FITNESS & HEALTH

Alasan Seseorang Bisa Terjerat Radikalisme

Kumara Anggita
Kamis 01 April 2021 / 15:31
Jakarta: Baku tembak antara polisi dengan terduga teroris terjadi di Bareskrim Polri, Jakarta Selatan, 31 Maret 2021. Peristiwa tersebut menunjukkan bahwa radikalisme bisa terjadi di mana saja, termasuk di markas kepolisian.

Dalam surat wasiat yang ditemukan di rumah si terduga teroris, ZA di Ciracas, Jakarta Timur, menyampaikan agar keluarganya berhenti bekerja menjadi dawis yang membantu kepentingan pemerintah thagut dan tidak mengikuti kegiatan pemilu.  

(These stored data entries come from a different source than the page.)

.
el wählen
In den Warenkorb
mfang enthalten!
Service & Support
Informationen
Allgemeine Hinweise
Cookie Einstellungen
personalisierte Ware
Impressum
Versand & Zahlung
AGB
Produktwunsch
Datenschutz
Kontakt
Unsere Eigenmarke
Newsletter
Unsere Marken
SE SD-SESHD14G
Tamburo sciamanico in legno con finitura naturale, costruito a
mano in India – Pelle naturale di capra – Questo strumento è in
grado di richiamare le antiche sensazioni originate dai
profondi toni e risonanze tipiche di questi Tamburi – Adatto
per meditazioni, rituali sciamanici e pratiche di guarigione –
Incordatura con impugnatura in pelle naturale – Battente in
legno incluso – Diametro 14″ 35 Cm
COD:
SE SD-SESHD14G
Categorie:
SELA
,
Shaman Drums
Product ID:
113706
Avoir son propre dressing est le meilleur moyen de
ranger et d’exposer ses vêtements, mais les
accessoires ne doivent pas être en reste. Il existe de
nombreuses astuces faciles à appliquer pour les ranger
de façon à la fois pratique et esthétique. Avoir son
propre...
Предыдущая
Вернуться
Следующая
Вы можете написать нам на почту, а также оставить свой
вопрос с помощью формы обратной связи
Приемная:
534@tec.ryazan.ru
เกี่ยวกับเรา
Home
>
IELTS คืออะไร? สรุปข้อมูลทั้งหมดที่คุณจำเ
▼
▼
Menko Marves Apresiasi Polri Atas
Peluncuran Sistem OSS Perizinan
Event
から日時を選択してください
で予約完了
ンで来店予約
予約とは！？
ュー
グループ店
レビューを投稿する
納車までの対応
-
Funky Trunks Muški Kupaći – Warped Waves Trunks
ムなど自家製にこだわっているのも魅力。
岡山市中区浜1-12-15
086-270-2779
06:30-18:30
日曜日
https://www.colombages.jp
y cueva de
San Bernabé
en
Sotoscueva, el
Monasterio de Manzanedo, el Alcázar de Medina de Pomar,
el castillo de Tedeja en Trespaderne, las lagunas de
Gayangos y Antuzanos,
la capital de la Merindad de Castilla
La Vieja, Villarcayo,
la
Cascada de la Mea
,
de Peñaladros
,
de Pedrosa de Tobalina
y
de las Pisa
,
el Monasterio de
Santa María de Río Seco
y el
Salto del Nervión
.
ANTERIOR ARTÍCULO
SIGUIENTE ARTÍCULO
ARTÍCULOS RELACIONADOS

Lalu mengapa radikalisme terjadi, berikut penjelasan Psikolog Klinis Dewasa, Yulius Steven, M.Psi., Psikolog, dari Sahabat Kariib:
 

Apa itu radikalisme?


Radikalisme itu adalah paham atau kepercayaan terhadap sistem yang menentang otoritas. Menurut Yulius, ada beberapa hal yang membuat orang punya dan mengembangkan konsep paham radikalisme seperti:

Merasa mendapat perlakuan tidak adil

Orang-orang tersebut memiliki persepsi bahwa mereka diperlakukan tidak adil oleh masyarakat, pemerintah, politik, sosial budaya, agama, ekonomi, dan lain-lain. Sehingga timbul keinginan untuk membalas dendam terhadap otoritas tersebut.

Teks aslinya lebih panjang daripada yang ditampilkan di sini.